For this exercise, transcribe the records below without changing a word.

-=-=-=-=-

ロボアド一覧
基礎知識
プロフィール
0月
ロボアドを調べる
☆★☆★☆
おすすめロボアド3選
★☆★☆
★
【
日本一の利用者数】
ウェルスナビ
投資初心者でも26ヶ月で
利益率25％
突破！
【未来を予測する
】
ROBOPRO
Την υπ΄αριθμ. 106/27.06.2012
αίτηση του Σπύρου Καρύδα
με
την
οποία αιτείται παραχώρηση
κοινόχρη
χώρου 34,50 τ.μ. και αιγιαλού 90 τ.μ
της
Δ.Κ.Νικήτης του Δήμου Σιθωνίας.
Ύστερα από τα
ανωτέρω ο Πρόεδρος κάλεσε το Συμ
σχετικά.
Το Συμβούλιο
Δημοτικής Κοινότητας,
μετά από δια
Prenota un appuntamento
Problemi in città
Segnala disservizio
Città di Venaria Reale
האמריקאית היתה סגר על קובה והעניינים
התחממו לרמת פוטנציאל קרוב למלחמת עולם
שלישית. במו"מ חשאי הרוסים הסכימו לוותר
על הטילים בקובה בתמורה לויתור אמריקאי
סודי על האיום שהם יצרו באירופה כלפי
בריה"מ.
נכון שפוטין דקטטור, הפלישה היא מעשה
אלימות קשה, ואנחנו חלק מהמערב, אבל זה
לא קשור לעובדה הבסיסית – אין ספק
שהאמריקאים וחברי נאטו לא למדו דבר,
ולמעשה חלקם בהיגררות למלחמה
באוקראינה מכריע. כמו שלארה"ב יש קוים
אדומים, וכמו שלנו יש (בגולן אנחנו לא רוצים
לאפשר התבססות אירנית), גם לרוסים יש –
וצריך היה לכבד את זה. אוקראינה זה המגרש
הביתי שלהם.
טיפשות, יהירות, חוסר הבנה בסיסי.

-=-=-=-=-

Exercise result:
ロボアド一覧
基礎知識
プロフィール
0月
ロボアドを調べる
☆★☆★☆
おすすめロボアド3選
★☆★☆
★
【
日本一の利用者数】
ウェルスナビ
投資初心者でも26ヶ月で
利益率25％
突破！
【未来を予測する
】
ROBOPRO
Την υπ΄αριθμ. 106/27.06.2012
αίτηση του Σπύρου Καρύδα
με
την
οποία αιτείται παραχώρηση
κοινόχρη
χώρου 34,50 τ.μ. και αιγιαλού 90 τ.μ
της
Δ.Κ.Νικήτης του Δήμου Σιθωνίας.
Ύστερα από τα
ανωτέρω ο Πρόεδρος κάλεσε το Συμ
σχετικά.
Το Συμβούλιο
Δημοτικής Κοινότητας,
μετά από δια
Prenota un appuntamento
Problemi in città
Segnala disservizio
Città di Venaria Reale
האמריקאית היתה סגר על קובה והעניינים
התחממו לרמת פוטנציאל קרוב למלחמת עולם
שלישית. במו"מ חשאי הרוסים הסכימו לוותר
על הטילים בקובה בתמורה לויתור אמריקאי
סודי על האיום שהם יצרו באירופה כלפי
בריה"מ.
נכון שפוטין דקטטור, הפלישה היא מעשה
אלימות קשה, ואנחנו חלק מהמערב, אבל זה
לא קשור לעובדה הבסיסית – אין ספק
שהאמריקאים וחברי נאטו לא למדו דבר,
ולמעשה חלקם בהיגררות למלחמה
באוקראינה מכריע. כמו שלארה"ב יש קוים
אדומים, וכמו שלנו יש (בגולן אנחנו לא רוצים
לאפשר התבססות אירנית), גם לרוסים יש –
וצריך היה לכבד את זה. אוקראינה זה המגרש
הביתי שלהם.
טיפשות, יהירות, חוסר הבנה בסיסי.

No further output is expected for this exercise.